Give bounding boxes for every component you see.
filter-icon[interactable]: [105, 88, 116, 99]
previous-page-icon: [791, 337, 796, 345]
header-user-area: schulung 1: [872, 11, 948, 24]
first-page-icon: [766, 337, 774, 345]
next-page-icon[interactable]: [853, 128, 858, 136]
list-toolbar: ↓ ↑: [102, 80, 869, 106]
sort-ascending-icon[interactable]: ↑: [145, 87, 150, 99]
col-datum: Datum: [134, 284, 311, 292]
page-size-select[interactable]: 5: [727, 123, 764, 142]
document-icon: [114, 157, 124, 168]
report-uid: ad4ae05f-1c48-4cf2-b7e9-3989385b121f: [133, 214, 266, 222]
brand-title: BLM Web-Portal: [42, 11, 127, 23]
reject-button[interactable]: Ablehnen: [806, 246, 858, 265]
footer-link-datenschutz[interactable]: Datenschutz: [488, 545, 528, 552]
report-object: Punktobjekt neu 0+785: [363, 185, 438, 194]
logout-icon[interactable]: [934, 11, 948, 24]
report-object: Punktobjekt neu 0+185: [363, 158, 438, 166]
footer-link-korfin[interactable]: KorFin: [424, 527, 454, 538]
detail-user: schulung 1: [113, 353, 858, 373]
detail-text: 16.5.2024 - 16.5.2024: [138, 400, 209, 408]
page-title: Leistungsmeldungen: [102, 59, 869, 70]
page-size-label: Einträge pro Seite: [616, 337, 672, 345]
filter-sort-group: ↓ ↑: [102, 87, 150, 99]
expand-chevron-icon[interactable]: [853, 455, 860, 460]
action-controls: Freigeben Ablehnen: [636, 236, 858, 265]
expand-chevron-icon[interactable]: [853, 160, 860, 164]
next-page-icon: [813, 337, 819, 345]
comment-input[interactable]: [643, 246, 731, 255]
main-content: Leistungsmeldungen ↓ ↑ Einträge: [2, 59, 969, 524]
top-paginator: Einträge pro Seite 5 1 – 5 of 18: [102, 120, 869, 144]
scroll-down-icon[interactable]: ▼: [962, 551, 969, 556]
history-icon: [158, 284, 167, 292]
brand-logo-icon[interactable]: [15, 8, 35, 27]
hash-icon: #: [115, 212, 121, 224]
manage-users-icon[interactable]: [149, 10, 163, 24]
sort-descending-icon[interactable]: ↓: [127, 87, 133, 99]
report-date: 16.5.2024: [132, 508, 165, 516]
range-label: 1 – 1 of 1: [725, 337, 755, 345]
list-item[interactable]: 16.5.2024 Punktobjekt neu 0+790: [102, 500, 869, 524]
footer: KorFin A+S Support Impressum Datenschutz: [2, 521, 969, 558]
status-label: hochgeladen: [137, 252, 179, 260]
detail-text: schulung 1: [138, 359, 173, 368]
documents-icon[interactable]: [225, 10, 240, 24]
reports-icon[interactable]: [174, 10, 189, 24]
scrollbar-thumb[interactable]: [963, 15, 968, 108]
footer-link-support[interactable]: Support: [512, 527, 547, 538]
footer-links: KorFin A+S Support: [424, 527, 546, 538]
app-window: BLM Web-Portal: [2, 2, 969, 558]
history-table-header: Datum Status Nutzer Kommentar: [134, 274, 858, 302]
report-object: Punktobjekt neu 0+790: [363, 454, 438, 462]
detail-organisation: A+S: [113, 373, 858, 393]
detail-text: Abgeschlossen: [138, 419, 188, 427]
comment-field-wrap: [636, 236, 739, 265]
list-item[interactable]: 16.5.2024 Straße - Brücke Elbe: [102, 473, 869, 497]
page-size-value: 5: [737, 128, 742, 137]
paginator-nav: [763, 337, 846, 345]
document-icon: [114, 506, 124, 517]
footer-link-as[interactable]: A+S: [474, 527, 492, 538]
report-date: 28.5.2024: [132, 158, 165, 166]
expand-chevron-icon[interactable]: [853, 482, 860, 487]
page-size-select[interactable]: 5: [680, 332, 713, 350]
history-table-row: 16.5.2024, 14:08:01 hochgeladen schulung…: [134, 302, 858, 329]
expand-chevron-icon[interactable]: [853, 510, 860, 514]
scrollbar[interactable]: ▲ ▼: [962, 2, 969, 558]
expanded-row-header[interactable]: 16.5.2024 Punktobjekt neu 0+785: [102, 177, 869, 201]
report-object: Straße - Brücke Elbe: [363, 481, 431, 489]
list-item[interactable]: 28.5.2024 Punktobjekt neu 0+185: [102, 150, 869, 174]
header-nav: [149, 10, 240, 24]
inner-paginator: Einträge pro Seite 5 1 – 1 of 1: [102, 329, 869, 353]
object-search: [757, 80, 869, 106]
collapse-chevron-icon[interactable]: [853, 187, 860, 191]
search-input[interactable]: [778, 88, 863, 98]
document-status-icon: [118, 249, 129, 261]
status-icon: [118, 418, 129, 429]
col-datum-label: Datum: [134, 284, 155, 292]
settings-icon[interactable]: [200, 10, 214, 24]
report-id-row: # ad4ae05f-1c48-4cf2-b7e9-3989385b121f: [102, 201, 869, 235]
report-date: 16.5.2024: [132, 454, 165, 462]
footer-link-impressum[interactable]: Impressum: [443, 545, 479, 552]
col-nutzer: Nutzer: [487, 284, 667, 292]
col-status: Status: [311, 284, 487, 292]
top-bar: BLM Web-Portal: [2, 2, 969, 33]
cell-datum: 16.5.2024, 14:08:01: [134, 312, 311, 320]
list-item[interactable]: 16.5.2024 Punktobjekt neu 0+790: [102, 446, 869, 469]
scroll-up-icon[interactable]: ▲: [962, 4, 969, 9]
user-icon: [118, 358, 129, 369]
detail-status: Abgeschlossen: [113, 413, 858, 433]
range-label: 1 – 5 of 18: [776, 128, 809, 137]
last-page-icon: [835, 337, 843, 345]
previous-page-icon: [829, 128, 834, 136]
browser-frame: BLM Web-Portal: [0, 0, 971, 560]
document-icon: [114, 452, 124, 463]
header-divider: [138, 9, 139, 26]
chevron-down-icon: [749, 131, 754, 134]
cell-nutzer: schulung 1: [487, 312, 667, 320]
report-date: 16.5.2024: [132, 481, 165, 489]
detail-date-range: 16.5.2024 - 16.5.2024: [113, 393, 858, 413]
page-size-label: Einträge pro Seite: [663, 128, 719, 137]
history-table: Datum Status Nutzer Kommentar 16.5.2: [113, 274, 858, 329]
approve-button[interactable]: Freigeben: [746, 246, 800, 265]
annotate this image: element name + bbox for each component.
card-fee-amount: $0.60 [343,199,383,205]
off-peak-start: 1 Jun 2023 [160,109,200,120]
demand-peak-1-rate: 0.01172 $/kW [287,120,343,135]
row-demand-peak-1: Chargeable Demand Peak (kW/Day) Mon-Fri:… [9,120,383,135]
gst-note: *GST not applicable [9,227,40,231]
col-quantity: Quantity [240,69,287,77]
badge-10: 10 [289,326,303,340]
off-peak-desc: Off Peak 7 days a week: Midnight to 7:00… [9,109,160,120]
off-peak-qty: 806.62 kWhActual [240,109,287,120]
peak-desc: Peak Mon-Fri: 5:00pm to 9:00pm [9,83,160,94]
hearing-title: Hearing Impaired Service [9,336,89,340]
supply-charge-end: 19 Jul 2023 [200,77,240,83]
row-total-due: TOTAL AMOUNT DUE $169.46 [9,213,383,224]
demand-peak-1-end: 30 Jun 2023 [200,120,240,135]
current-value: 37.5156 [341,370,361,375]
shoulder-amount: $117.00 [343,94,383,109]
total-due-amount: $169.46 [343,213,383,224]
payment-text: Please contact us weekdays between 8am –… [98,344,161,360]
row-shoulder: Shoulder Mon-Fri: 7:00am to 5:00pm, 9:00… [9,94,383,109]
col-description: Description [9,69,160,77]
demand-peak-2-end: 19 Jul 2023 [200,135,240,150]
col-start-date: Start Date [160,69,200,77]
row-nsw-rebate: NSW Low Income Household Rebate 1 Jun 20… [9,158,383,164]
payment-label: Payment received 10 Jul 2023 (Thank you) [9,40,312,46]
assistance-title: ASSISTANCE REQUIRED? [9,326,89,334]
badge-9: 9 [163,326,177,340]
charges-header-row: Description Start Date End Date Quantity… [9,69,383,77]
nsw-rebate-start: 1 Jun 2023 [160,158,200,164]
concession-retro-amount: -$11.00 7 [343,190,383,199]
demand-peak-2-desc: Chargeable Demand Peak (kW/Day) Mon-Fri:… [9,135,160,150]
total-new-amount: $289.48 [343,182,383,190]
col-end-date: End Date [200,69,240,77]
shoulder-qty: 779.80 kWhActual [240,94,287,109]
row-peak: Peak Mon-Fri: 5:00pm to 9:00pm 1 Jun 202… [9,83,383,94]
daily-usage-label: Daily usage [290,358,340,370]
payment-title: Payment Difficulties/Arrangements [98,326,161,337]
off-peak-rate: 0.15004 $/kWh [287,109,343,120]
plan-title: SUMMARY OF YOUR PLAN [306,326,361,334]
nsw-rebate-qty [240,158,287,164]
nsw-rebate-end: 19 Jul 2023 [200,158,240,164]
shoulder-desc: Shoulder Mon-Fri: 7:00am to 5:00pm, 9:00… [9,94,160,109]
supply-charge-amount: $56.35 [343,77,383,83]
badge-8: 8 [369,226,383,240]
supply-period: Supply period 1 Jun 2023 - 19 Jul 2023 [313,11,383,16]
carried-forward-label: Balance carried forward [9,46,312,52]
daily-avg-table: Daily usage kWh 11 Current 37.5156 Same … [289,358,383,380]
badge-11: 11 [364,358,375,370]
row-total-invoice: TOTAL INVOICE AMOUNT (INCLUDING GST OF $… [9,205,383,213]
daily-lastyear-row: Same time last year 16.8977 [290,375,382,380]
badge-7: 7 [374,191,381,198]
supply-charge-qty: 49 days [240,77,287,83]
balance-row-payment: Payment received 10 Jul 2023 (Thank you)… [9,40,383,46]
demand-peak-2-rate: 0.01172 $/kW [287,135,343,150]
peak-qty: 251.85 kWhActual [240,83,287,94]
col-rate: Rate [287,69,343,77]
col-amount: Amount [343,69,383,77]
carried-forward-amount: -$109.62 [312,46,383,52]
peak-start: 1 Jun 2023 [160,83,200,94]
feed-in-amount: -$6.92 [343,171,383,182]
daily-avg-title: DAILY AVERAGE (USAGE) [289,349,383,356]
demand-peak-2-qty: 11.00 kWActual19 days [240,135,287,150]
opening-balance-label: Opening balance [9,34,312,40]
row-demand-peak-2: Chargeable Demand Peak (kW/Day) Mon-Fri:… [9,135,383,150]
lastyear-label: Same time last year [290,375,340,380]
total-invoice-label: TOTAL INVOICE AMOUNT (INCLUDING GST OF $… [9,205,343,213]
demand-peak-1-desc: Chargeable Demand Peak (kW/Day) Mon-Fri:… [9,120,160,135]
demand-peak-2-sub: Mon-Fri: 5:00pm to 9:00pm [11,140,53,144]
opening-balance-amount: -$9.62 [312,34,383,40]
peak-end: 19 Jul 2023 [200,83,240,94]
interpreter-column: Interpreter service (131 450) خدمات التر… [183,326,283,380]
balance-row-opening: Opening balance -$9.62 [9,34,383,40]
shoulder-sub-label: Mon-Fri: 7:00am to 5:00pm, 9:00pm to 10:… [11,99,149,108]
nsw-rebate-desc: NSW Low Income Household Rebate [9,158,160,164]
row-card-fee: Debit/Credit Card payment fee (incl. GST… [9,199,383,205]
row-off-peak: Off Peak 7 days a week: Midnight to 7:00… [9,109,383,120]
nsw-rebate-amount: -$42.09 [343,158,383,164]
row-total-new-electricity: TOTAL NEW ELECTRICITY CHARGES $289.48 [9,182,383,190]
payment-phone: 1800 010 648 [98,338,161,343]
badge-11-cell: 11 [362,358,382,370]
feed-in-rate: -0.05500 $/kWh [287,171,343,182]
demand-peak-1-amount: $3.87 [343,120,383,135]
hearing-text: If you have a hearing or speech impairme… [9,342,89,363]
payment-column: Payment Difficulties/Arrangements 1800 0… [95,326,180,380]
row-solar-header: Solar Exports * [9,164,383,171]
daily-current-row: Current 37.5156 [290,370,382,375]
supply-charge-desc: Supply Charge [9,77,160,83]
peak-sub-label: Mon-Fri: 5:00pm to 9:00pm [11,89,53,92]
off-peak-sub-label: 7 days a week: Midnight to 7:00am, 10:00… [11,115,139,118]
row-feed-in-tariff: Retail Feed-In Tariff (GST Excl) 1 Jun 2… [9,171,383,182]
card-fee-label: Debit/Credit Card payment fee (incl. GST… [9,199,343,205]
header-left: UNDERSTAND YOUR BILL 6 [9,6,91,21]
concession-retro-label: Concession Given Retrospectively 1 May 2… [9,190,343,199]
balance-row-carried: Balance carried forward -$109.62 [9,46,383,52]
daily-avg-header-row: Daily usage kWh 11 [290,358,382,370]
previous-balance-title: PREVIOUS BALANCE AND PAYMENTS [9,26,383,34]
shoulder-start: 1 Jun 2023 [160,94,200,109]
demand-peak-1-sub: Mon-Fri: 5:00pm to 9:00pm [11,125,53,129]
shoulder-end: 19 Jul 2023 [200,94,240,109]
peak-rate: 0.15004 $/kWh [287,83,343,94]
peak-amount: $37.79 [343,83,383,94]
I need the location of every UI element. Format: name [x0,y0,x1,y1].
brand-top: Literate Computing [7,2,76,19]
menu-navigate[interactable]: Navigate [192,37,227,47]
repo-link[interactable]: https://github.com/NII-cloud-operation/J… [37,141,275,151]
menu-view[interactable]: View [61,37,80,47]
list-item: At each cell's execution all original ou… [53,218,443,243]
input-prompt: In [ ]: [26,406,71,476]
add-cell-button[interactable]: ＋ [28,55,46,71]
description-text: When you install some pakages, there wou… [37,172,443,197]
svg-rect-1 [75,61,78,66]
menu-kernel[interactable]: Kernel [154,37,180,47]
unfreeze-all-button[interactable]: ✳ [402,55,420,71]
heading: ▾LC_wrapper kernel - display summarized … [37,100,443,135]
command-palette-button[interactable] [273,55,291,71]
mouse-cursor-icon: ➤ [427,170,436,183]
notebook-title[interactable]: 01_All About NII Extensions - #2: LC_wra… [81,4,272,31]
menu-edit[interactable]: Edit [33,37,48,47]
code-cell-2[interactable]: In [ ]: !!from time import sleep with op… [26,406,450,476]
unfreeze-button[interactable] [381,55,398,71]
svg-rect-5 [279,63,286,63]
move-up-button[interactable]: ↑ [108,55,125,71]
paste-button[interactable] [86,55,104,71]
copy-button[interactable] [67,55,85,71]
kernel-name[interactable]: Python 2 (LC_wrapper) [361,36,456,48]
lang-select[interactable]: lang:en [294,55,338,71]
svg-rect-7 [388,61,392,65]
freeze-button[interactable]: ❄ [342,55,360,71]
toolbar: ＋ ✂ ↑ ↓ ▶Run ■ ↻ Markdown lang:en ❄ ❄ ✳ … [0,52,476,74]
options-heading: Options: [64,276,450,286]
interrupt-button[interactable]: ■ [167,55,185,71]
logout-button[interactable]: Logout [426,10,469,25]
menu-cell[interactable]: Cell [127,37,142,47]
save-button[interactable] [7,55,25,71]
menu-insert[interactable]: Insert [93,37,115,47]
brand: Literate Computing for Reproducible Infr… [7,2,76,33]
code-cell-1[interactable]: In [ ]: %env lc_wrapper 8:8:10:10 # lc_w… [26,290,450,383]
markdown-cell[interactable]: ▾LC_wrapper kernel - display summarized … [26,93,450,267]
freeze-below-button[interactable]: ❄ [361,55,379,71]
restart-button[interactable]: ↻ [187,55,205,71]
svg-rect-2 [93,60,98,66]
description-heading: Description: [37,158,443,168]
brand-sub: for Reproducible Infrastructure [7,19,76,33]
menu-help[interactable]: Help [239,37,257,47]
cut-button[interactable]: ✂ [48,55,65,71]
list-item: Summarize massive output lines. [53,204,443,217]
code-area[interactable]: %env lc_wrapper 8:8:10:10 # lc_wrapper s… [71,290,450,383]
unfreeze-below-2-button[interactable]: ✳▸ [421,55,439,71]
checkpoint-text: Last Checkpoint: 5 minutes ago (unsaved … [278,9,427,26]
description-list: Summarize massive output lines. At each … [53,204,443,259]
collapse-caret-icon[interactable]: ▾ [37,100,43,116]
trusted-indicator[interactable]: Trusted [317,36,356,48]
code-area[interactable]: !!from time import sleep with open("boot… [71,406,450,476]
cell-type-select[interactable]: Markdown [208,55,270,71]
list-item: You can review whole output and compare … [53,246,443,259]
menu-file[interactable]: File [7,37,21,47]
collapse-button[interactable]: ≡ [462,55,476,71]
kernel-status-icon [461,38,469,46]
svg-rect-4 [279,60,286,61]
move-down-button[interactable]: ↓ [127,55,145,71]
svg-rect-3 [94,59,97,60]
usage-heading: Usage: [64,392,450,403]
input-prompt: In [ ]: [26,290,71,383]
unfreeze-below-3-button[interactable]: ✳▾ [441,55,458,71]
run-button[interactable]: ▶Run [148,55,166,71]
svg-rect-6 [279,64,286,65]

###

◆ What is being asked: From the listing above, return each line with the word "toolbar".

◆ Result for this task:
list-toolbar: ↓ ↑: [102, 80, 869, 106]
toolbar: ＋ ✂ ↑ ↓ ▶Run ■ ↻ Markdown lang:en ❄ ❄ ✳ … [0,52,476,74]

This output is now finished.